### Task prompt
Copy out the lines below that hold the word "Apple".

### Collected data
_ _ _ _

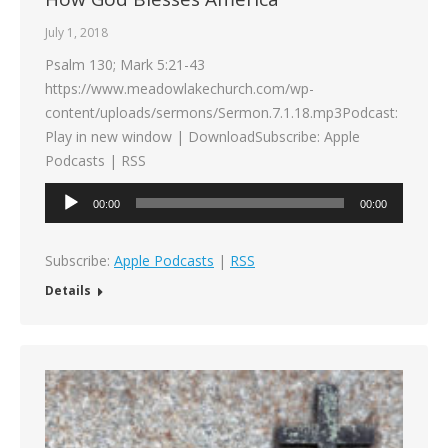
July 1, 2018
Psalm 130; Mark 5:21-43
https://www.meadowlakechurch.com/wp-
content/uploads/sermons/Sermon.7.1.18.mp3Podcast:
Play in new window | DownloadSubscribe: Apple
Podcasts | RSS
Audio
00:00
00:00
Player
Subscribe:
Apple Podcasts
|
RSS
Details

_ _ _ _

### Exercise response
Play in new window | DownloadSubscribe: Apple
Apple Podcasts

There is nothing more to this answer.